統合失調症〜百人に一人がかかる病い

統合失調症。
 
それは、百人に一人の割合で発症する病気。

世界中の人間の、百人に一人は、統合失調症患者だ。それは、けっして少ない数ではない。

おそらく世間一般には、
統合失調症は「幻覚、妄想を起こす病気」というイメージがあるのではないか。
しかし、この病気の本質は《自我の障害》だ。

自我とは、
《私》と《他人》を隔てる《殻》のようなものだ。

統合失調症患者は、その殻がもろくなる。そして、自分と他人の境目があいまいになっていく。
それによって、さまざまな症状が出現する。

高校生の私(夏音)は、統合失調症の素因をもっており、ストレスに対して脆弱性を抱えていた。
そんな私は、家庭環境や受験によるストレスから、徐々に精神に異常をきたしはじめる。 
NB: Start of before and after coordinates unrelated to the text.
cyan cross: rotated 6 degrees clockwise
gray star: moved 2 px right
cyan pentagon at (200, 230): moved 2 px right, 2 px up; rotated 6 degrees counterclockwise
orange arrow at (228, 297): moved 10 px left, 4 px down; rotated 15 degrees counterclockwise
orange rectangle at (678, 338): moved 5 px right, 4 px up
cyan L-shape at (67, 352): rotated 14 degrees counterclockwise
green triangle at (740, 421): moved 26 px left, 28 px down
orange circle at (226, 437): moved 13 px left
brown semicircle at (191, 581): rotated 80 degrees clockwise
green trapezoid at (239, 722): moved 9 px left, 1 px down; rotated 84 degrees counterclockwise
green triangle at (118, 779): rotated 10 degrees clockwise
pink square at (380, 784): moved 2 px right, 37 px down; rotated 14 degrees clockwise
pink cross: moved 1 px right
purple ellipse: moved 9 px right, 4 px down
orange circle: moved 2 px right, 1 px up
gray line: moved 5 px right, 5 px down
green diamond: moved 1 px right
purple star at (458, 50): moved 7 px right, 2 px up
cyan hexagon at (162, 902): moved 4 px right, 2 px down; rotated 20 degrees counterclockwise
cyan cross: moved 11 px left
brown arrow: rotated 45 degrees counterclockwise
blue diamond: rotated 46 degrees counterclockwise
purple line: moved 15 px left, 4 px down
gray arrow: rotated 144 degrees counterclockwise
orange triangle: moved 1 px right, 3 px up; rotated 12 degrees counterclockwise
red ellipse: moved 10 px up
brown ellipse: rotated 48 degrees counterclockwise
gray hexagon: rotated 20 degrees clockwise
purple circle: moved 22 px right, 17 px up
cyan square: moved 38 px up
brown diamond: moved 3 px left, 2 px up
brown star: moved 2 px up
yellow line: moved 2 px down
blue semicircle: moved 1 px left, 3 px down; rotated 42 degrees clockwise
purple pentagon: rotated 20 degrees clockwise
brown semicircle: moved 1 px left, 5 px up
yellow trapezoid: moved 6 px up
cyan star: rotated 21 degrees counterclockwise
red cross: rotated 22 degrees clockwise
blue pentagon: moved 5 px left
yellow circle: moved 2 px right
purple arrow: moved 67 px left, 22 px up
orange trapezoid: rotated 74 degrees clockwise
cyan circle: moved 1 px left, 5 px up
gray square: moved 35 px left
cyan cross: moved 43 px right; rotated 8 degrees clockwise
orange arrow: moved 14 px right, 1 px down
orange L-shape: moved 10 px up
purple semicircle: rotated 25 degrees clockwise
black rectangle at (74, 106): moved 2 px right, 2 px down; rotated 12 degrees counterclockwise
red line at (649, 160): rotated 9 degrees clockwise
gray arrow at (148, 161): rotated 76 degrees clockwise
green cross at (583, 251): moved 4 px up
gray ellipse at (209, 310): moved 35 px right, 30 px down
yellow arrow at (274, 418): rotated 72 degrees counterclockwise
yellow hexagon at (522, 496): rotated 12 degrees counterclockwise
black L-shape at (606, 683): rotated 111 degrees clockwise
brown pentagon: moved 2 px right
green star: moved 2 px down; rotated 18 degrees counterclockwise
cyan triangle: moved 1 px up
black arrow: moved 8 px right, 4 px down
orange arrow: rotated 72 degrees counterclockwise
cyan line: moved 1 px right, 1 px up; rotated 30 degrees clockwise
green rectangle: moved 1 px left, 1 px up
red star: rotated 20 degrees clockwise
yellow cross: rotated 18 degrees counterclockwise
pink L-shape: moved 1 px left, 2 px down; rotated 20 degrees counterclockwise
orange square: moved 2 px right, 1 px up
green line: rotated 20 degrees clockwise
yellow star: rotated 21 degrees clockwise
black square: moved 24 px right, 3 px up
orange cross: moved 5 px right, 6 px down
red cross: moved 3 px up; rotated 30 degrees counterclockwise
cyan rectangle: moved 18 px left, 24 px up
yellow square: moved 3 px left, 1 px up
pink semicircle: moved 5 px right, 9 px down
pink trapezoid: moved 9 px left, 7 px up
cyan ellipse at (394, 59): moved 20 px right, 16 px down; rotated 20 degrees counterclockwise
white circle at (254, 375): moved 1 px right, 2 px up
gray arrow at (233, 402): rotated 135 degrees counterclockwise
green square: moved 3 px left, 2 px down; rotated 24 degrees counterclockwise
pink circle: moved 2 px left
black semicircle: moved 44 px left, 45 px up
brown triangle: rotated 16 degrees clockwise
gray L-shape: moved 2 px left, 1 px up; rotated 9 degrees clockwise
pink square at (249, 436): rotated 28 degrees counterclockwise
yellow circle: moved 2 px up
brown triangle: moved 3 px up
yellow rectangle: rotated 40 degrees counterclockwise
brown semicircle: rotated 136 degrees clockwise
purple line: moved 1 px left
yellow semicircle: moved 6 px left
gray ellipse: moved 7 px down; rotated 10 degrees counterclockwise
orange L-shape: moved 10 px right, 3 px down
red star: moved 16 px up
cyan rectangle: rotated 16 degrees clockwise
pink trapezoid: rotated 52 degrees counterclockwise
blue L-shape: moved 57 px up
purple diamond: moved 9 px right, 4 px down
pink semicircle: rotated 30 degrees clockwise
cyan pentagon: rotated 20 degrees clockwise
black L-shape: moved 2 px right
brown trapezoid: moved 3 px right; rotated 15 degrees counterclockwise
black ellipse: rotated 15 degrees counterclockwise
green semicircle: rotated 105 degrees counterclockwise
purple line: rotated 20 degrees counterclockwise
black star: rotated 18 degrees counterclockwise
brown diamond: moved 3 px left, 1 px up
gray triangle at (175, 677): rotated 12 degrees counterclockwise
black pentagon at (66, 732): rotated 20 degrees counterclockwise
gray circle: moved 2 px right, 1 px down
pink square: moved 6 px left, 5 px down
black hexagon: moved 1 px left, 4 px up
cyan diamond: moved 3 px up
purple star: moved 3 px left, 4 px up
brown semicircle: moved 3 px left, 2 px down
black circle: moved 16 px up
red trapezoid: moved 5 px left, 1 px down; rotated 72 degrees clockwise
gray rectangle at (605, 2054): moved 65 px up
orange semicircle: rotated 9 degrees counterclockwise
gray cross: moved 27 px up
私の精神状態に大きな変化が起こりそうな予兆がある中、
先に精神に異常をきたしたのは兄だった。

高校三年生の夏、私の兄は、
統合失調症の診断で、
精神科病院に入院した。

兄に初恋に似た感情を抱いていた私は、兄の発病に心を乱されながらも、
精神科病院に通い、兄を見舞う日々を送る。

そんな頃、私にはもう一人、重要な人物が現れる。
兄の入院する精神科病院はとある丘に建っていた。丘には団地もあり、その団地には私と同じ高校に通う少年が住んでいた。私は、その夏、兄の見舞いの行き帰りに頻々と少年と出会う。そして、私と少年は少しずつ心の距離をつめていくこととなる。

私、兄、少年との、三人の人間模様と統合失調症という病を描いた物語。